Butler v. State

Decision Date03 January 1962
Docket NumberNo. 34036,34036
PartiesEll Jackson BUTLER, Jr., Appellant, v. The STATE of Texas, Appellee.
CourtTexas Court of Criminal Appeals

Aubrey H. Poole, Houston, for appellant.

Frank Briscoe, Dist. Atty., Carl E. F. Dally, Edward D. Michalek, Jr., Assts. Dist. Atty., Houston, and Leon B. Douglas, State's Atty., Austin, for the State.

WOODLEY, Presiding Judge.

The offense is driving a motor vehicle upon a public highway while intoxicated; the punishment, 30 days in jail and a fine of $200.

About 11:25 P. M. on November 6, 1960, State Highway Patrolmen J. W. Wilson and Bob H. Smith stopped appellant, who was driving a 1960 Oldsmobile on the highway. They each testified that they observed the automobile swerve back and forth upon the highway and followed it; that appellant was 'driving all over the roadway, back and forth'. They stopped the patrol car behind him.

According to the testimony of the officers, Patrolman Wilson went up to appellant's car to talk to him. Appellant got out and was 'very unsteady on his feet'. When asked to produce his driver's license, appellant had great difficulty in finding it in his billfold. Officer Wilson detected the odor of alcohol on appellant's breath; the manner of his speech was broken; he was very slow of speech. Appellant told Officer Wilson that he had been drinking whisky--'an 'an appreciable amount'.

Officer Smith's description of appellant's condition was 'he could not walk without holding on to the car. * * * He couldn't stand alone at the time'--he was a 'little thick-tongued'; was hard to understand. Officer Smith also smelled alcohol on appellant's breath.

Both of the patrolmen expressed the opinion that appellant was intoxicated at the time they stopped him.
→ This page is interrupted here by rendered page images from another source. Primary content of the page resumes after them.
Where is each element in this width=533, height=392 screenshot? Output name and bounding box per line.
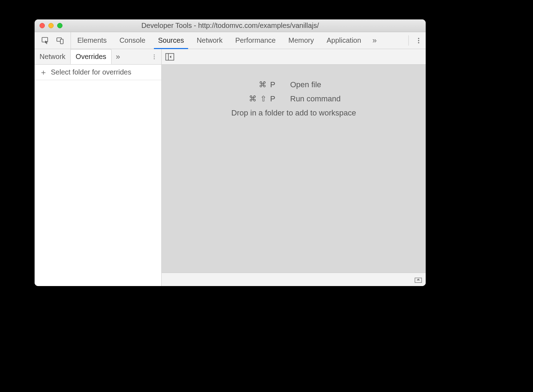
- main-tabs-overflow-icon[interactable]: »: [367, 36, 382, 45]
- editor-toolbar: [162, 49, 426, 65]
- sidebar-tab-strip: NetworkOverrides »: [35, 49, 161, 65]
- plus-icon: ＋: [40, 69, 47, 76]
- editor-footer: [162, 273, 426, 286]
- svg-point-5: [418, 42, 419, 43]
- inspect-element-icon[interactable]: [41, 36, 49, 45]
- svg-point-3: [418, 38, 419, 39]
- shortcut-row: ⌘ ⇧ PRun command: [234, 94, 354, 103]
- devtools-window: Developer Tools - http://todomvc.com/exa…: [35, 19, 426, 286]
- minimize-window-button[interactable]: [48, 23, 54, 28]
- tab-memory[interactable]: Memory: [282, 32, 320, 49]
- dropzone-hint: Drop in a folder to add to workspace: [231, 108, 356, 118]
- close-window-button[interactable]: [40, 23, 45, 28]
- shortcut-keys: ⌘ P: [234, 80, 276, 89]
- shortcut-keys: ⌘ ⇧ P: [234, 94, 276, 103]
- titlebar: Developer Tools - http://todomvc.com/exa…: [35, 19, 426, 32]
- tab-application[interactable]: Application: [320, 32, 367, 49]
- main-tabs-right-tools: [406, 32, 426, 49]
- sidebar-menu-icon[interactable]: [147, 54, 161, 60]
- svg-point-4: [418, 40, 419, 41]
- shortcut-hints: ⌘ POpen file⌘ ⇧ PRun command Drop in a f…: [162, 80, 426, 118]
- tab-sources[interactable]: Sources: [152, 32, 190, 49]
- shortcut-row: ⌘ POpen file: [234, 80, 354, 89]
- zoom-window-button[interactable]: [57, 23, 62, 28]
- panel-body: NetworkOverrides » ＋ Select folder for o…: [35, 49, 426, 286]
- tab-console[interactable]: Console: [113, 32, 151, 49]
- traffic-lights: [40, 23, 62, 28]
- window-title: Developer Tools - http://todomvc.com/exa…: [35, 22, 426, 30]
- svg-point-6: [154, 54, 155, 55]
- shortcut-label: Open file: [290, 80, 354, 89]
- toggle-device-toolbar-icon[interactable]: [56, 36, 64, 45]
- console-drawer-toggle-icon[interactable]: [414, 276, 422, 283]
- inspector-toolbar: [35, 32, 71, 49]
- main-tab-strip: ElementsConsoleSourcesNetworkPerformance…: [35, 32, 426, 49]
- tab-performance[interactable]: Performance: [229, 32, 282, 49]
- tab-elements[interactable]: Elements: [71, 32, 113, 49]
- select-folder-for-overrides-button[interactable]: ＋ Select folder for overrides: [35, 65, 161, 80]
- select-folder-label: Select folder for overrides: [51, 68, 131, 76]
- separator: [408, 35, 409, 45]
- svg-rect-2: [60, 39, 63, 44]
- svg-rect-0: [42, 37, 48, 42]
- editor-content[interactable]: ⌘ POpen file⌘ ⇧ PRun command Drop in a f…: [162, 65, 426, 273]
- tab-network[interactable]: Network: [190, 32, 229, 49]
- sidebar-tabs-overflow-icon[interactable]: »: [112, 52, 124, 61]
- shortcut-label: Run command: [290, 94, 354, 103]
- svg-point-8: [154, 58, 155, 59]
- toggle-navigator-icon[interactable]: [165, 53, 174, 61]
- sidebar-tab-overrides[interactable]: Overrides: [70, 49, 112, 64]
- sources-sidebar: NetworkOverrides » ＋ Select folder for o…: [35, 49, 162, 286]
- editor-pane: ⌘ POpen file⌘ ⇧ PRun command Drop in a f…: [162, 49, 426, 286]
- svg-point-7: [154, 56, 155, 57]
- settings-menu-icon[interactable]: [412, 37, 426, 44]
- sidebar-tab-network[interactable]: Network: [35, 49, 70, 64]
A cold 6-pack of Pearl beer was found in appellant's automobile.

Appellant called Mrs. Jones who testified that she sold him a 6-pack of beer at about 10 0'clock P. M. and in her opinion he was not intoxicated at that time. He also called Mr. Garrett, the proprietor of the drive-in grocery where Mrs. Jones was employed. He testified that he had seen appellant during the afternoon and evening and they each drank a beer. Asked whether in his opinion appellant was intoxicated, he answered 'Not to the extent, in other words, that he could not attend to business. We talked the business over.'

Prior to taking the stand in his own behalf, appellant also called a character witness who testified that appellant's general reputation for sobriety, for being a law abiding citizen and for truthfulness was good.

Testifying as a witness in his own behalf, appellant stated that he drank a beer with Mr. Garrett, which was the last beer he drank. He denied that he was intoxicated. He admitted that he had consumed three or four beers during the afternoon and evening. When the officer asked him if he had been drinking appellant replied: 'I said yes, and he asked me how much and I said an appreciable amount. Q. Of whisky? A. I didn't say whisky, I said an appreciable amount, period.'

The evidence heard by the jury about which appellant complains came into the record in this manner. Appellant testified that he was 'mad, upset because he (Patrolman Wilson) stopped me for no reason.' This was his explanation as to why he answered 'an appreciable amount.'

Appellant gave a different version of the facts surrounding his arrest than that given by the officers. According to Officer Wilson, appellant said he had been drinking whisky. He denied this.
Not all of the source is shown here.